Later in the day, when the bread is baked, the oven is heated again and filled with pies—apple, mince, squash, and pumpkin. By the time these are baked the day is done. The coals on the hearth are covered with ashes and the tired cooks gladly retire for the night.
COOKING IN A COLONIAL KITCHEN.
On other days meat is boiled in pots that are hung from the crane, a long, swinging, iron rod which reaches directly over the fire or may be turned out into the room. Upon the hearth potatoes are baked, corn is roasted, and other primitive forms of cooking are used.
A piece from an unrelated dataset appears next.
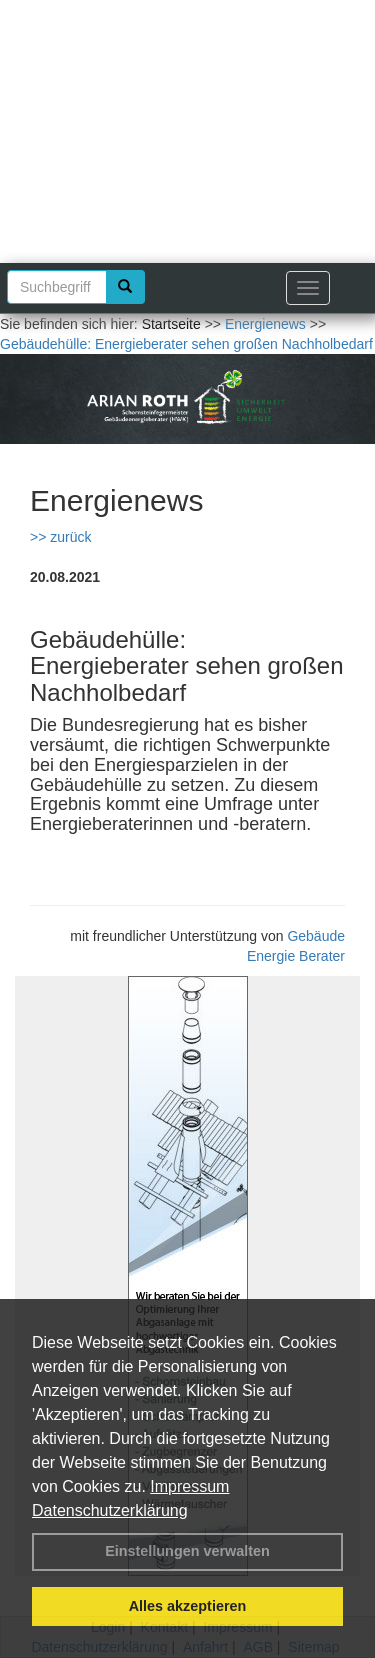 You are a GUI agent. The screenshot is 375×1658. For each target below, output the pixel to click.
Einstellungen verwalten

We have made a long step from the Indian's open fire and his simple cooking to the brick and tin ovens and the metal pots and kettles of our ancestors; but is it not a longer step to the coal, oil, and gas ranges of to-day?
CHAPTER IV.
CHIMNEYS.
Remembering our experience in the Indian long house—the discomfort of the smoke and the opening in the roof—we shall understand another great improvement in the colonist's house. Even the log cabin had its chimney. The rising column of hot air from the fire, carrying the smoke with it, is confined between walls of stone or brick, and the room is fairly free from smoke. Why did not the Indian build a chimney? The temporary nature of his dwelling may have been a partial reason; but the red man's lack of civilization was doubtless the most effective cause. Even many so-called civilized nations built their houses without chimneys, and in fact this convenience is but a few centuries old.